Countless billions of public and private dollars were committed to upgrading the ports to handle ever-larger container ships, erecting dozens of warehouses and other facilities in San Bernardino and Riverside counties, and improving rail and highway corridors linking them to the ports.

In macro terms, it paid off.

As shipment of goods from Asia — particularly China — blossomed, the twin ports eventually claimed as much as 40% of the nation’s import traffic and logistics became, by some measures, Southern California’s largest single generator of employment. It propped up the region’s economy when another mainstay, aerospace, plummeted three decades ago after the Cold War ended.

That said, the industry may have peaked. Factors such as the enlargement of the Panama Canal, the emergence of India and other nations as suppliers of goods, congestion in the twin ports and transportation corridors, labor conflicts, and growing local opposition to the environmental impacts of logistics pose potentially existential threats.
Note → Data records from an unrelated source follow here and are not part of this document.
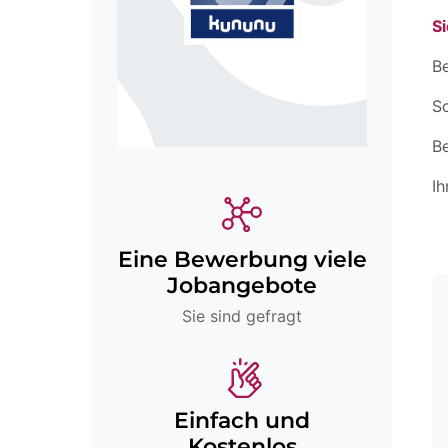
Si
Be
Sc
B
Ih
Eine Bewerbung viele
Jobangebote
Sie sind gefragt
Einfach und
Kostenlos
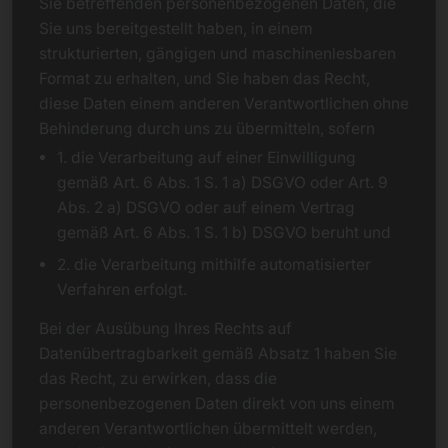
Sie betreffenden personenbezogenen Daten, die
Sie uns bereitgestellt haben, in einem
strukturierten, gängigen und maschinenlesbaren
Format zu erhalten, und Sie haben das Recht,
diese Daten einem anderen Verantwortlichen ohne
Behinderung durch uns zu übermitteln, sofern
1. die Verarbeitung auf einer Einwilligung
gemäß Art. 6 Abs. 1 S. 1 a) DSGVO oder Art. 9
Abs. 2 a) DSGVO oder auf einem Vertrag
gemäß Art. 6 Abs. 1 S. 1 b) DSGVO beruht und
2. die Verarbeitung mithilfe automatisierter
Verfahren erfolgt.
Bei der Ausübung Ihres Rechts auf
Datenübertragbarkeit gemäß Absatz 1 haben Sie
das Recht, zu erwirken, dass die
personenbezogenen Daten direkt von uns einem
anderen Verantwortlichen übermittelt werden,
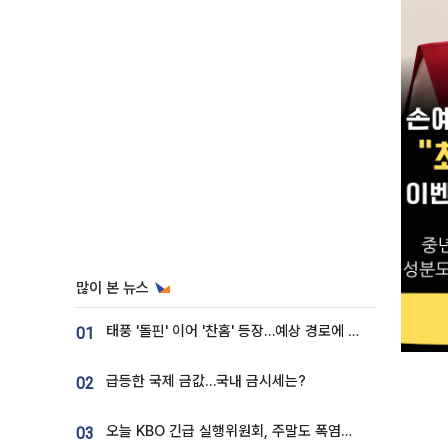
많이 본 뉴스
태풍 '돌핀' 이어 '찬홈' 등장…예상 경로에 한국 '한숨'
01
급등한 국제 금값…국내 금시세는?
02
오늘 KBO 긴급 실행위원회, 주말도 폭염취소 될까
03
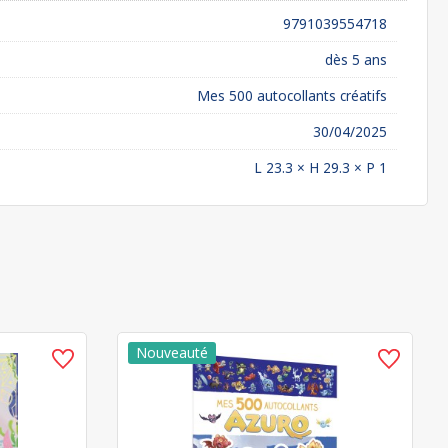
9791039554718
dès 5 ans
Mes 500 autocollants créatifs
30/04/2025
L 23.3 × H 29.3 × P 1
Recently, West Coast ports finally settled a long-running conflict with the International Longshore and Warehouse Union with a new six-year contract. However, during the dispute, wildcat work stoppages had tied up traffic through the twin ports and some shippers moved their business to East Coast and Gulf ports.The Pacific Merchant Shipping Association says that the twin ports saw import volumes decline by nearly 25% in the first six months of 2023, not only due to labor unrest but a sharp downturn in the Chinese economy.

Gene Seroka, the Port of Los Angeles executive director, told the Wall Street Journal that retrieving the business “will be an uphill climb. Our job now is to be absolutely relentless in going after every pound of freight possible.”

The machinery of logistics — ships to trucks to locomotives — produces tons of particulate emissions. They and the warehouses they serve also create traffic congestion and noise and over time the physical presence of logistics breeds resentment that, in turn, morphs into political and legal action.

The South Coast Air Quality Management District has steadily ramped up pressure on the industry to reduce polluting emissions by electrifying trucks and other equipment. The demands impose costs that, industry leaders say, make the region less competitive with alternatives, particularly East Coast and Gulf of Mexico ports.

The SCAQMD is now on the verge of issuing an overall draft rule to limit pollution from the ports and last month, labor and management officials and a variety of business organizations sent letters to the mayors of Los Angeles and Long Beach raising alarm about what they regard as a potentially fatal blow to the ports’ long-term viability.

“The initial SCAQMD staff proposal essentially establishes volume caps on port activities, which will restrict the delivery of critical imported goods including essential construction, manufacturing, and automobile components, as well as medical supplies and halt the export of California’s manufactured goods and agricultural products to foreign markets,” the coalition told the mayors.

In August, as details of the proposed rule leaked out, the state Assembly’s Select Committee on Ports and Goods Movement staged a hearing in which legislators decried the potential economic impact.

Southern California may have made a mistake when it put so many of its economic eggs in the logistics basket but it is now a test case whether California can manage the potentially immense economic fallout from converting itself into a net-zero emission society, as Gov. Gavin Newsom and other political figures pledge to do.

Dan Walters is a CalMatters columnist.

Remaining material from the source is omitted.